Reputation: 83
I need to convert the following python2.7 code into python3.5, while getting errors
for filename in sorted(glob.glob(self.path + '/test*.bmp'),
key=lambda f: int(filter(lambda x: x.isdigit(), f))):
Error:
Traceback (most recent call last):
File "/Users/ImageSegmentation/preprocess.py", line 53, in get_gland
key=lambda f: int((filter(lambda x: x.isdigit(), f)))):
File "/Users/ImageSegmentation/preprocess.py", line 53, in <lambda>
key=lambda f: int((filter(lambda x: x.isdigit(), f)))):
TypeError: int() argument must be a string, a bytes-like object or a number, not 'filter'
Upvotes: 2
Views: 379
Reputation: 140316
In Python 2, when passed a string in input, filter
used to return a string, which was convenient.
Now filter
returns a filter object, which needs to be iterated upon to get the results.
So you have to use "".join()
on the result to force iteration & convert to string.

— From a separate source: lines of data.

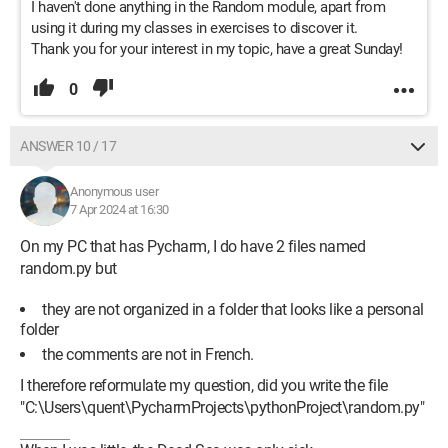
I haven't done anything in the Random module, apart from
using it during my classes in exercises to discover it.
Thank you for your interest in my topic, have a great Sunday!
0
ANSWER 10 / 17
Anonymous user
7 Apr 2024 at 16:30
On my PC that has Pycharm, I do have 2 files named
random.py but
they are not organized in a folder that looks like a personal
folder
the comments are not in French.
I therefore reformulate my question, did you write the file
"C:\Users\quent\PycharmProjects\pythonProject\random.py"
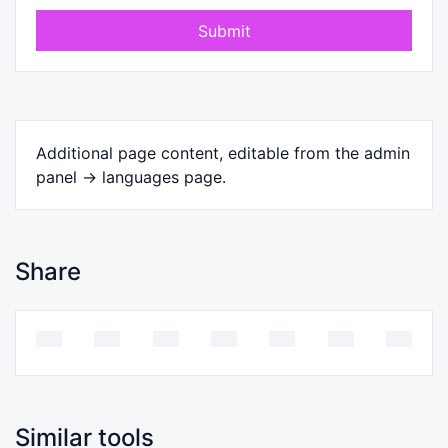
Submit
Additional page content, editable from the admin
panel -> languages page.
Share
Similar tools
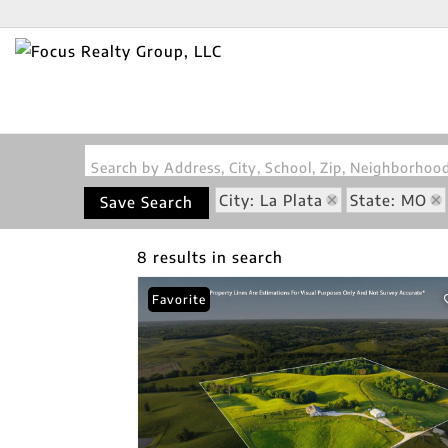
Search by Address, City, School, Zip, Neighborho
City: La Plata
State: MO
Save Search
8 results in search
Favorite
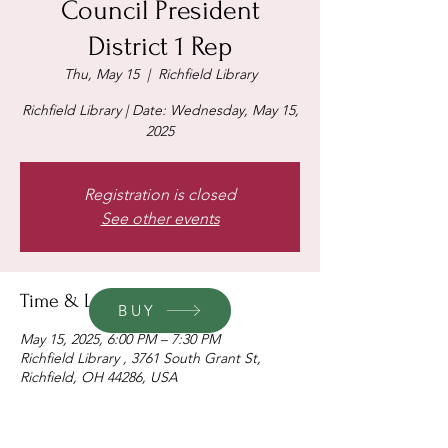
Council President
District 1 Rep
Thu, May 15
  |  
Richfield Library
Richfield Library | Date: Wednesday, May 15,
2025
Registration is closed
See other events
Time & Location
BUY
May 15, 2025, 6:00 PM – 7:30 PM
Richfield Library , 3761 South Grant St,
Richfield, OH 44286, USA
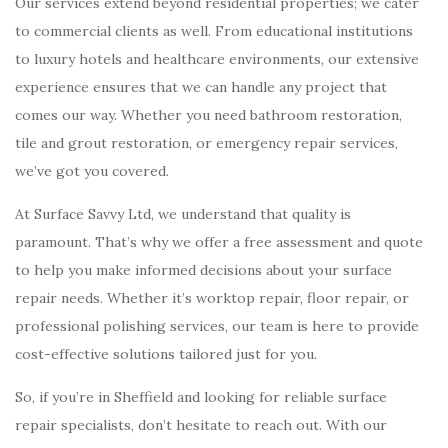
Our services extend beyond residential properties; we cater
to commercial clients as well. From educational institutions
to luxury hotels and healthcare environments, our extensive
experience ensures that we can handle any project that
comes our way. Whether you need bathroom restoration,
tile and grout restoration, or emergency repair services,
we’ve got you covered.
At Surface Savvy Ltd, we understand that quality is
paramount. That’s why we offer a free assessment and quote
to help you make informed decisions about your surface
repair needs. Whether it’s worktop repair, floor repair, or
professional polishing services, our team is here to provide
cost-effective solutions tailored just for you.
So, if you’re in Sheffield and looking for reliable surface
repair specialists, don’t hesitate to reach out. With our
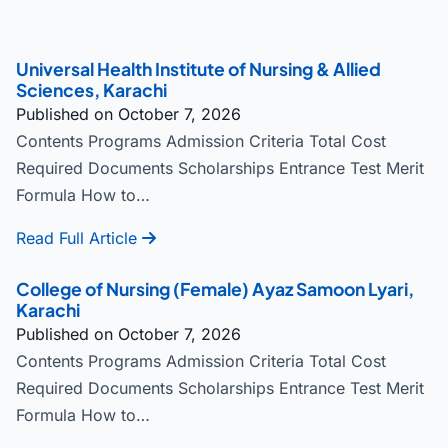
Universal Health Institute of Nursing & Allied
Sciences, Karachi
Published on October 7, 2026
Contents Programs Admission Criteria Total Cost
Required Documents Scholarships Entrance Test Merit
Formula How to…
Read Full Article
College of Nursing (Female) Ayaz Samoon Lyari,
Karachi
Published on October 7, 2026
Contents Programs Admission Criteria Total Cost
Required Documents Scholarships Entrance Test Merit
Formula How to…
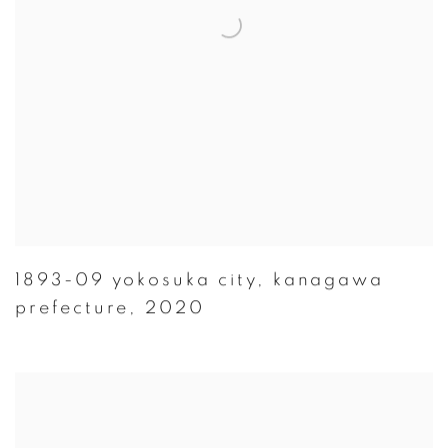
1893-09 yokosuka city
,
kanagawa
prefecture
,
2020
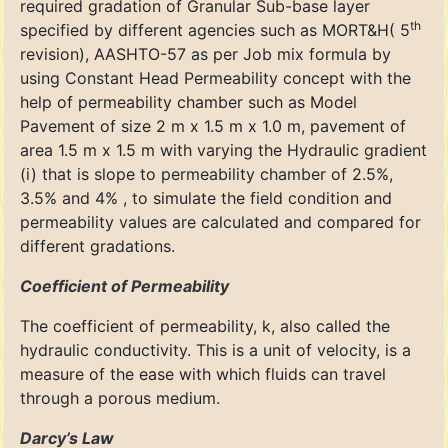
required gradation of Granular Sub-base layer
th
specified by different agencies such as MORT&H( 5
revision), AASHTO-57 as per Job mix formula by
using Constant Head Permeability concept with the
help of permeability chamber such as Model
Pavement of size 2 m x 1.5 m x 1.0 m, pavement of
area 1.5 m x 1.5 m with varying the Hydraulic gradient
(i) that is slope to permeability chamber of 2.5%,
3.5% and 4% , to simulate the field condition and
permeability values are calculated and compared for
different gradations.
Coefficient of Permeability
The coefficient of permeability, k, also called the
hydraulic conductivity. This is a unit of velocity, is a
measure of the ease with which fluids can travel
through a porous medium.
Darcy’s Law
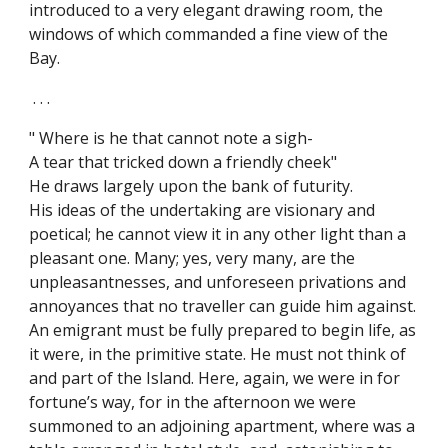
introduced to a very elegant drawing room, the
windows of which commanded a fine view of the
Bay.
. . .
" Where is he that cannot note a sigh-
A tear that tricked down a friendly cheek"
He draws largely upon the bank of futurity.
His ideas of the undertaking are visionary and
poetical; he cannot view it in any other light than a
pleasant one. Many; yes, very many, are the
unpleasantnesses, and unforeseen privations and
annoyances that no traveller can guide him against.
An emigrant must be fully prepared to begin life, as
it were, in the primitive state. He must not think of
and part of the Island. Here, again, we were in for
fortune’s way, for in the afternoon we were
summoned to an adjoining apartment, where was a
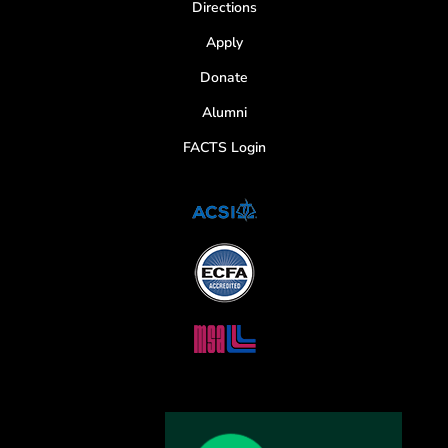
Directions
Apply
Donate
Alumni
FACTS Login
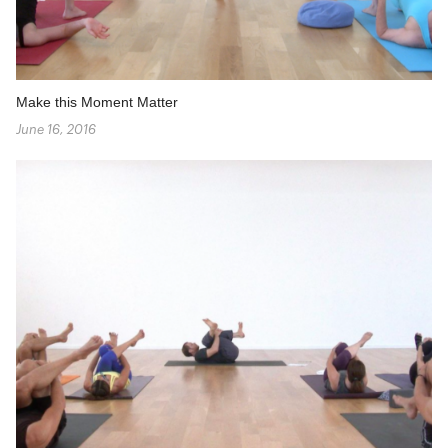
Make this Moment Matter
June 16, 2016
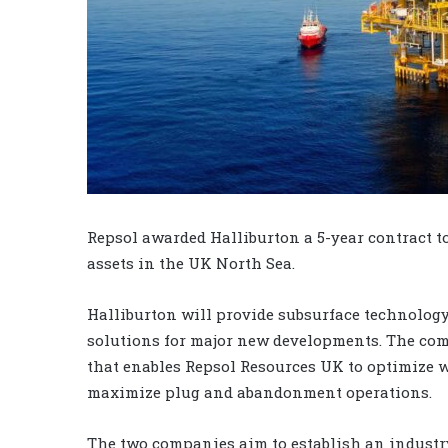
Repsol awarded Halliburton a 5-year contract to
assets in the UK North Sea.
Halliburton will provide subsurface technology,
solutions for major new developments. The com
that enables Repsol Resources UK to optimize w
maximize plug and abandonment operations.
The two companies aim to establish an industr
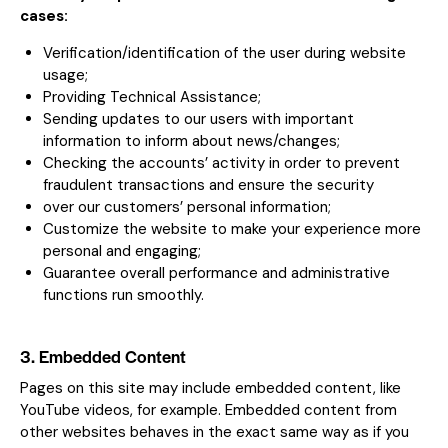
cases:
Verification/identification of the user during website
usage;
Providing Technical Assistance;
Sending updates to our users with important
information to inform about news/changes;
Checking the accounts’ activity in order to prevent
fraudulent transactions and ensure the security
over our customers’ personal information;
Customize the website to make your experience more
personal and engaging;
Guarantee overall performance and administrative
functions run smoothly.
3. Embedded Content
Pages on this site may include embedded content, like
YouTube videos, for example. Embedded content from
other websites behaves in the exact same way as if you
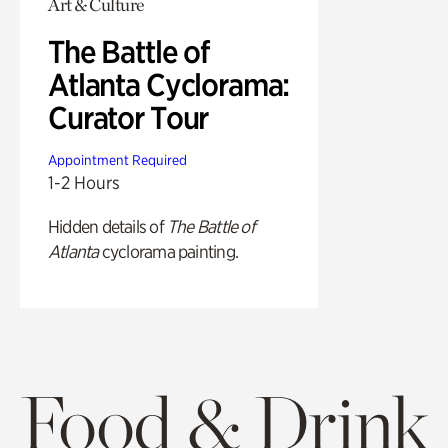
Art & Culture
The Battle of
Atlanta Cyclorama:
Curator Tour
Appointment Required
1-2 Hours
Hidden details of
The Battle of
Atlanta
cyclorama painting.
Food & Drink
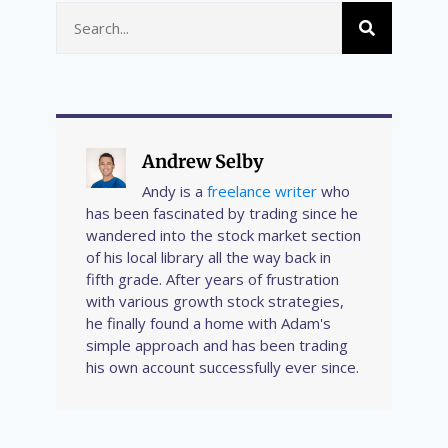
Andrew Selby
Andy is a
freelance writer
who
has been fascinated by trading since he
wandered into the stock market section
of his local library all the way back in
fifth grade. After years of frustration
with various growth stock strategies,
he finally found a home with Adam's
simple approach and has been trading
his own account successfully ever since.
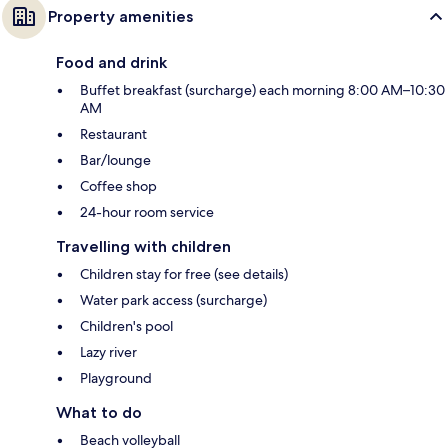
Property amenities
Food and drink
Buffet breakfast (surcharge) each morning 8:00 AM–10:30
AM
Restaurant
Bar/lounge
Coffee shop
24-hour room service
Travelling with children
Children stay for free (see details)
Water park access (surcharge)
Children's pool
Lazy river
Playground
What to do
Beach volleyball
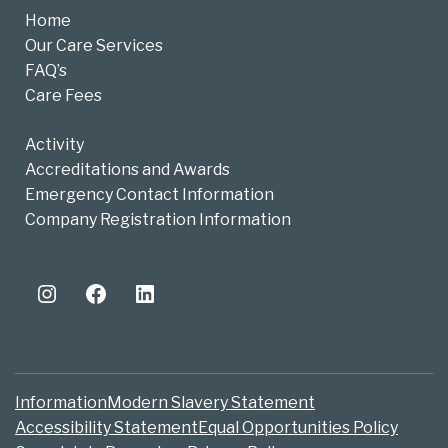
Home
Our Care Services
FAQ’s
Care Fees
Activity
Accreditations and Awards
Emergency Contact Information
Company Registration Information
Instagram
Facebook
LinkedIn
Information
Modern Slavery Statement
Accessibility Statement
Equal Opportunities Policy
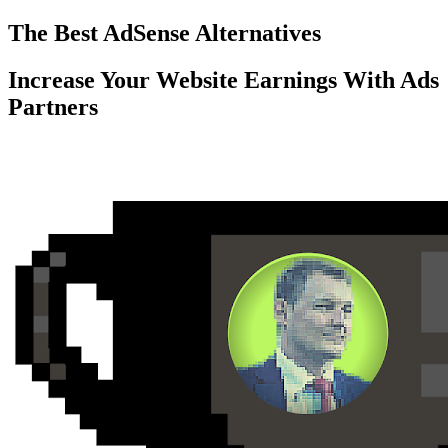
Skip
The Best AdSense Alternatives
to
content
Increase Your Website Earnings With Ads
Partners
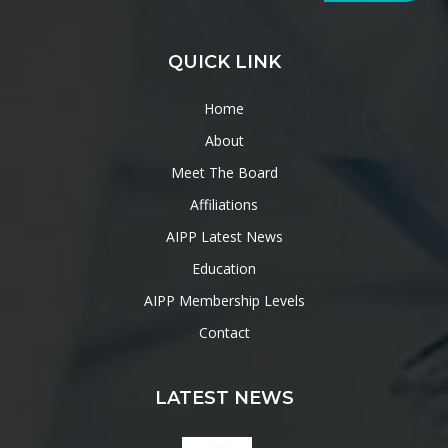
QUICK LINK
Home
About
Meet The Board
Affiliations
AIPP Latest News
Education
AIPP Membership Levels
Contact
LATEST NEWS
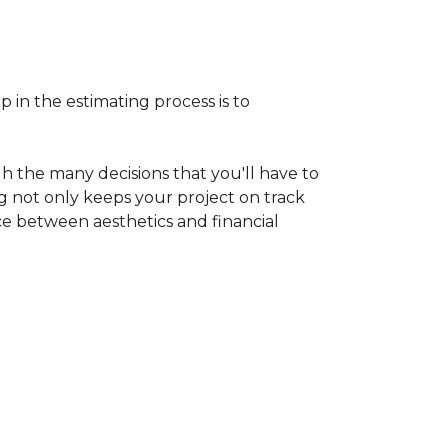
p in the estimating process is to
h the many decisions that you'll have to
ng not only keeps your project on track
nce between aesthetics and financial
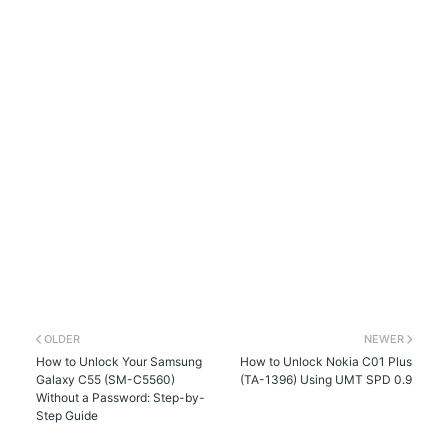
OLDER
NEWER
How to Unlock Your Samsung
How to Unlock Nokia C01 Plus
Galaxy C55 (SM-C5560)
(TA-1396) Using UMT SPD 0.9
Without a Password: Step-by-
Step Guide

Also note that lambda x: x.isdigit()
is overkill and underperformant, use str.isdigit
directly.
Another potential bug in your code is that f
is the full path name of the file, so if there are digits in the paths, they'll be taken into account (and would be difficult to figure out), so a proper fix would be:
int("".join(filter(str.isdigit, os.path.basename(f))))
Upvotes: 2